Amy Cuddy, a psychologist at the Harvard Business School, has been studying first impressions for more than a decade. She and her colleagues found that we make snap judgments about other people that answer two primary questions:
- Can I trust this person?
- Can I respect this person’s capabilities?
According to Cuddy’s research, 80-90% of a first impression is based on these two traits, according to an article by Travis Bradberry posted on Entrepreneur.com. People mistakenly think that competence is the driving factor behind a good first impression. However, in order for your competence to matter, people must trust you first. If there’s no trust, people actually perceive competence as a negative, according to the article.
Once you recognize the importance of trustworthiness over competence, you can take control of the first impressions you make. Here are some tips to help you make that happen the next time you meet someone new:
1. Let the person you’re meeting speak first.
Let them take the lead in the conversation. Taking the floor right away shows dominance, and that won’t help you build trust. Trust and warmth are created when people feel understood, and they need to be doing a lot of sharing for that to happen.
2. Use positive body language.
Becoming cognizant of your gestures, expressions, and tone of voice and making certain they’re positive will draw people to you. Using an enthusiastic tone, uncrossing your arms, maintaining eye contact, and leaning toward the speaker are all forms of positive body language, which can make all the difference.
3. Put away your phone.
It’s impossible to build trust and monitor your phone at the same time. Nothing turns people off like a mid-conversation text message or even a quick glance at your phone. When you commit to a conversation, focus all your energy on the conversation. You will find that conversations are more enjoyable and effective when you immerse yourself in them.
4. Make time for small talk.
It might sound trivial, but research shows that starting meetings with just five minutes of small talk gets better results. Many trust builders, such as small talk, can seem a waste of time to people who don’t understand their purpose.

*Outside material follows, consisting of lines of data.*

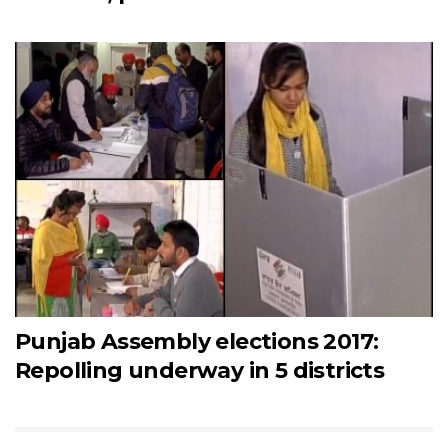
Punjab Assembly elections 2017:
Repolling underway in 5 districts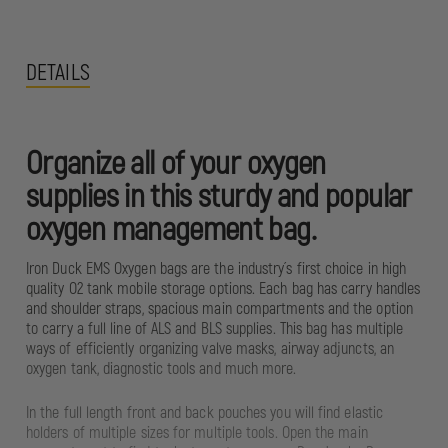
DETAILS
Organize all of your oxygen
supplies in this sturdy and popular
oxygen management bag.
Iron Duck EMS Oxygen bags are the industry´s first choice in high
quality O2 tank mobile storage options. Each bag has carry handles
and shoulder straps, spacious main compartments and the option
to carry a full line of ALS and BLS supplies. This bag has multiple
ways of efficiently organizing valve masks, airway adjuncts, an
oxygen tank, diagnostic tools and much more.
In the full length front and back pouches you will find elastic
holders of multiple sizes for multiple tools. Open the main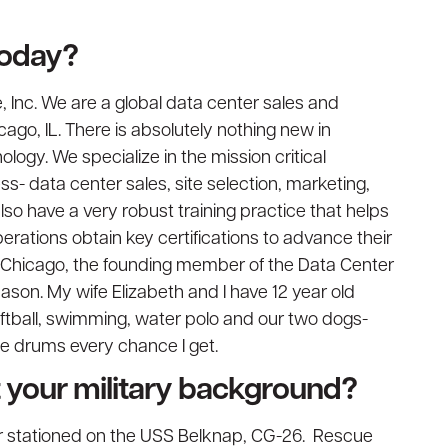
today?
 Inc. We are a global data center sales and
go, IL. There is absolutely nothing new in
logy. We specialize in the mission critical
ss- data center sales, site selection, marketing,
o have a very robust training practice that helps
erations obtain key certifications to advance their
M Chicago, the founding member of the Data Center
ason. My wife Elizabeth and I have 12 year old
softball, swimming, water polo and our two dogs-
the drums every chance I get.
ut your military background?
 stationed on the USS Belknap, CG-26. Rescue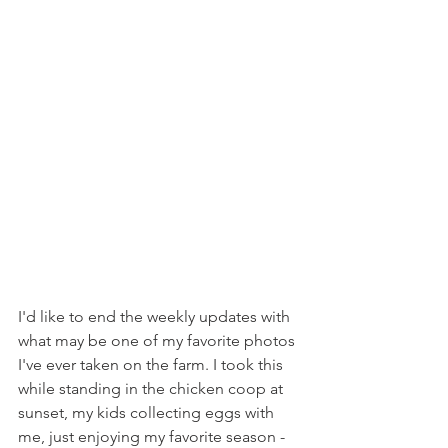
I'd like to end the weekly updates with 
what may be one of my favorite photos 
I've ever taken on the farm. I took this 
while standing in the chicken coop at 
sunset, my kids collecting eggs with 
me, just enjoying my favorite season - 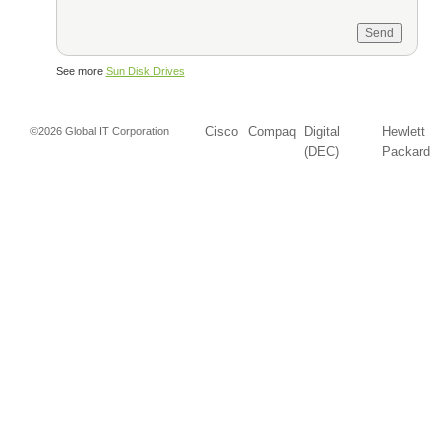
See more
Sun Disk Drives
Cisco
Compaq
Digital
Hewlett
©2026 Global IT Corporation
(DEC)
Packard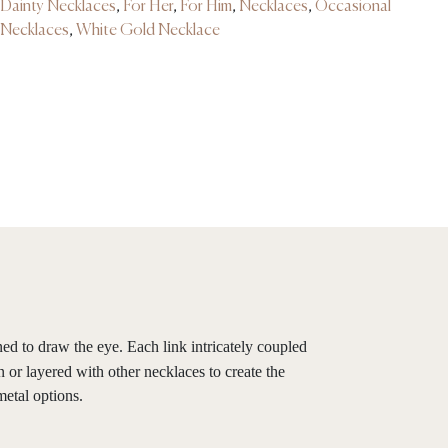
Dainty Necklaces
,
For Her
,
For Him
,
Necklaces
,
Occasional
Necklaces
,
White Gold Necklace
ned to draw the eye. Each link intricately coupled
 or layered with other necklaces to create the
metal options.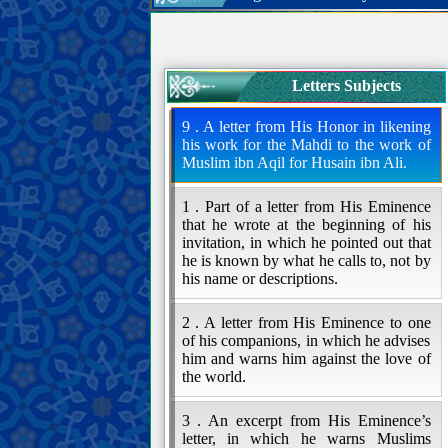
Letters Subjects
9 . A letter from His Honor in likening
his work for the Mahdi to the work of
Muslim ibn Aqil for Husain ibn Ali.
1 . Part of a letter from His Eminence
that he wrote at the beginning of his
invitation, in which he pointed out that
he is known by what he calls to, not by
his name or descriptions.
2 . A letter from His Eminence to one
of his companions, in which he advises
him and warns him against the love of
the world.
3 . An excerpt from His Eminence’s
letter, in which he warns Muslims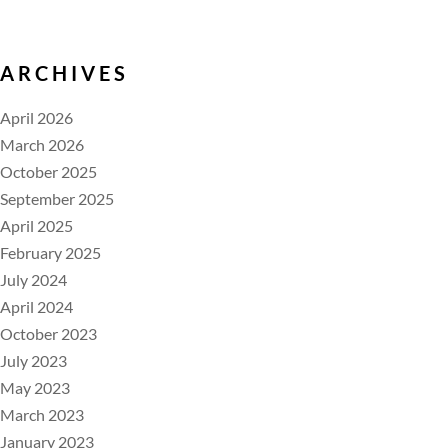
ARCHIVES
April 2026
March 2026
October 2025
September 2025
April 2025
February 2025
July 2024
April 2024
October 2023
July 2023
May 2023
March 2023
January 2023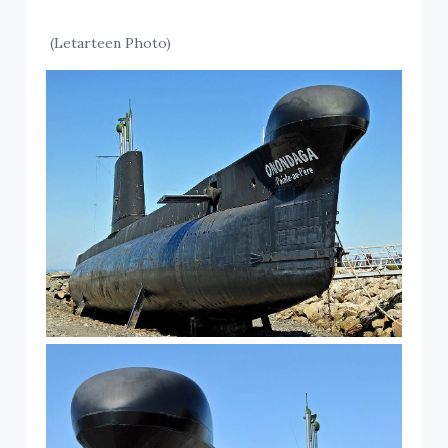
(Letarteen Photo)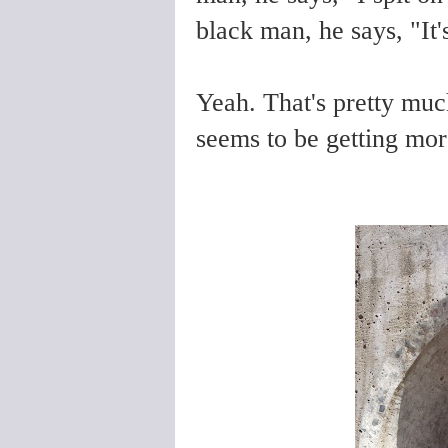
black man, he says, "It'
Yeah. That's pretty much
seems to be getting more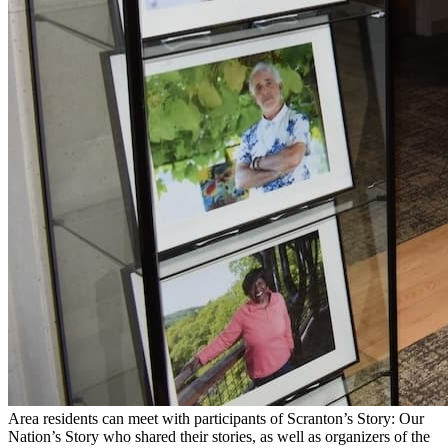
Area residents can meet with participants of Scranton’s Story: Our
Nation’s Story who shared their stories, as well as organizers of the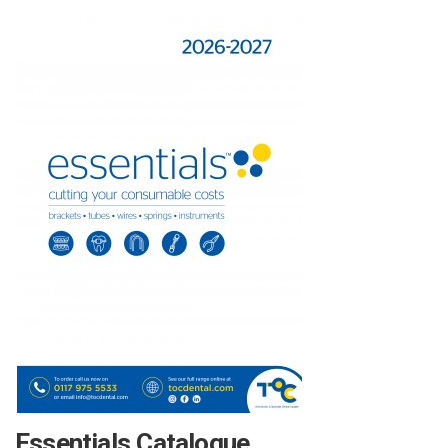
Essentials Catalogue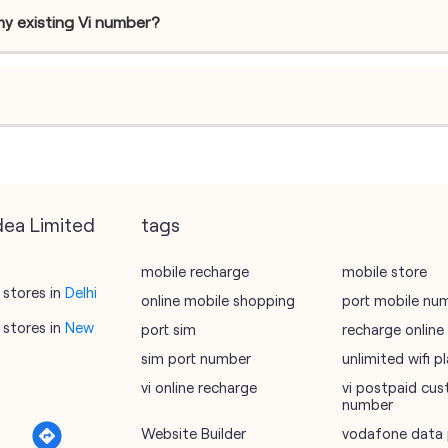
my existing Vi number?
dea Limited
tags
mobile recharge
mobile store
stores in
Delhi
online mobile shopping
port mobile nu
stores in
New
port sim
recharge online
sim port number
unlimited wifi 
vi online recharge
vi postpaid cus
number
Website Builder
vodafone data 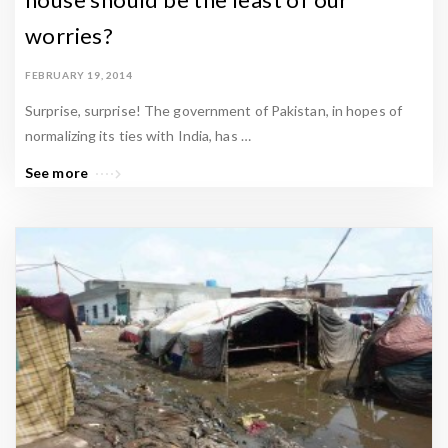
worries?
FEBRUARY 19, 2014
Surprise, surprise! The government of Pakistan, in hopes of
normalizing its ties with India, has …
See more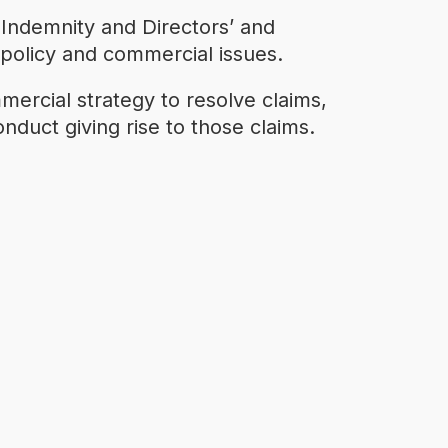
 Indemnity and Directors’ and
x policy and commercial issues.
mercial strategy to resolve claims,
nduct giving rise to those claims.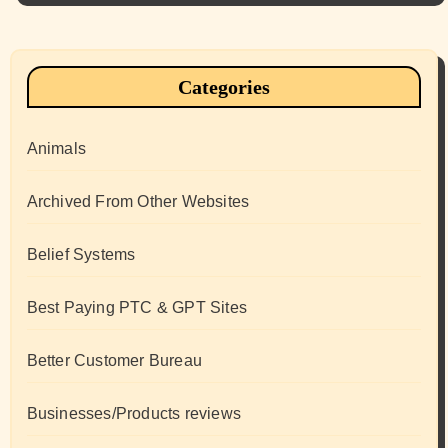
Categories
Animals
Archived From Other Websites
Belief Systems
Best Paying PTC & GPT Sites
Better Customer Bureau
Businesses/Products reviews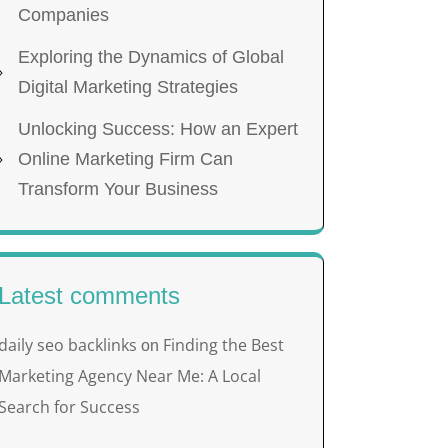
Companies
Exploring the Dynamics of Global
Digital Marketing Strategies
Unlocking Success: How an Expert
Online Marketing Firm Can
Transform Your Business
Latest comments
daily seo backlinks
Finding the Best
on
Marketing Agency Near Me: A Local
Search for Success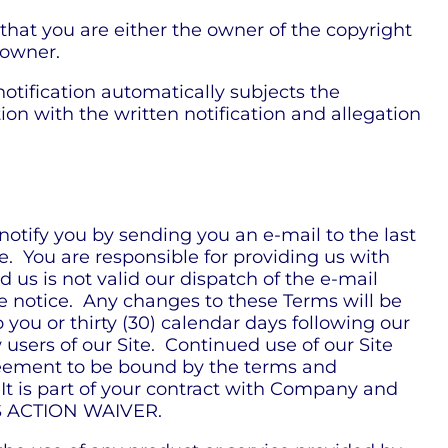
 that you are either the owner of the copyright
 owner.
 notification automatically subjects the
ion with the written notification and allegation
otify you by sending you an e-mail to the last
e. You are responsible for providing us with
 us is not valid our dispatch of the e-mail
he notice. Any changes to these Terms will be
o you or thirty (30) calendar days following our
users of our Site. Continued use of our Site
reement to be bound by the terms and
 It is part of your contract with Company and
SS ACTION WAIVER.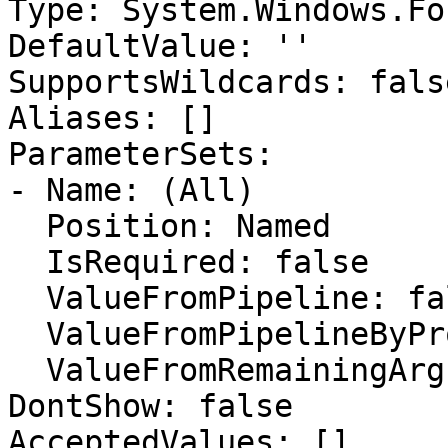
Type: System.Windows.Fo
DefaultValue: ''

SupportsWildcards: false
Aliases: []

ParameterSets:

- Name: (All)

  Position: Named

  IsRequired: false

  ValueFromPipeline: false

  ValueFromPipelineByPropertyName: false

  ValueFromRemainingArguments: false

DontShow: false

AcceptedValues: []
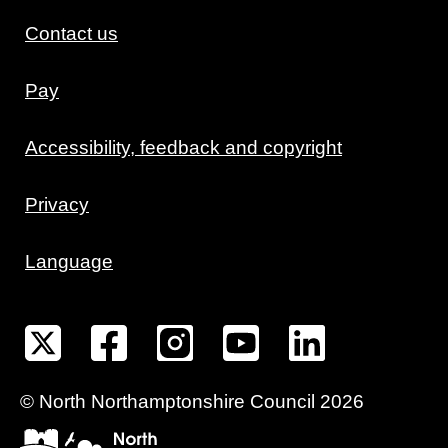
Contact us
Pay
Accessibility, feedback and copyright
Privacy
Language
©
North Northamptonshire
Council
2026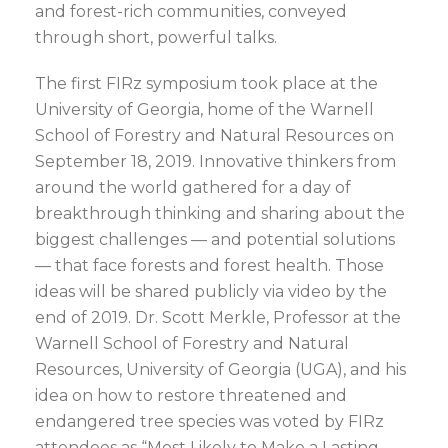
and forest-rich communities, conveyed
through short, powerful talks.
The first FIRz symposium took place at the
University of Georgia, home of the Warnell
School of Forestry and Natural Resources on
September 18, 2019. Innovative thinkers from
around the world gathered for a day of
breakthrough thinking and sharing about the
biggest challenges — and potential solutions
— that face forests and forest health. Those
ideas will be shared publicly via video by the
end of 2019. Dr. Scott Merkle, Professor at the
Warnell School of Forestry and Natural
Resources, University of Georgia (UGA), and his
idea on how to restore threatened and
endangered tree species was voted by FIRz
attendees as “Most Likely to Make a Lasting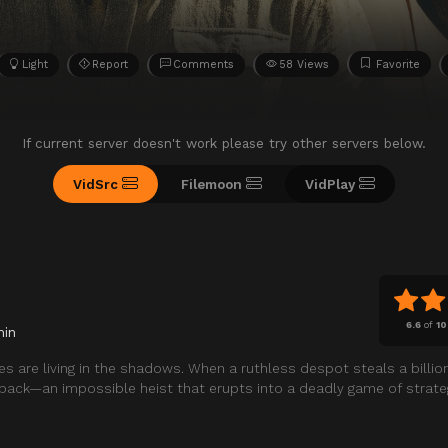
Light
Report
Comments
58 Views
Favorite
If current server doesn't work please try other servers below.
VidSrc
Filemoon
VidPlay
6.6
of
10
min
es are living in the shadows. When a ruthless despot steals a billio
it back—an impossible heist that erupts into a deadly game of strat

5. Practice active listening.
Active listening means concentrating on what the other person is saying, rather than planning what you’re going to say next. It’s human nature to want to help people, but what a lot of us don’t realize is that when we jump in with advice or a solution, we’re shutting the other person down and destroying trust.
6. Do your homework.
Find out as much as you can about all the people you’re meeting, their company, their company’s primary challenges, and so on. This demonstrates competence and trustworthiness by highlighting your initiative and responsibility.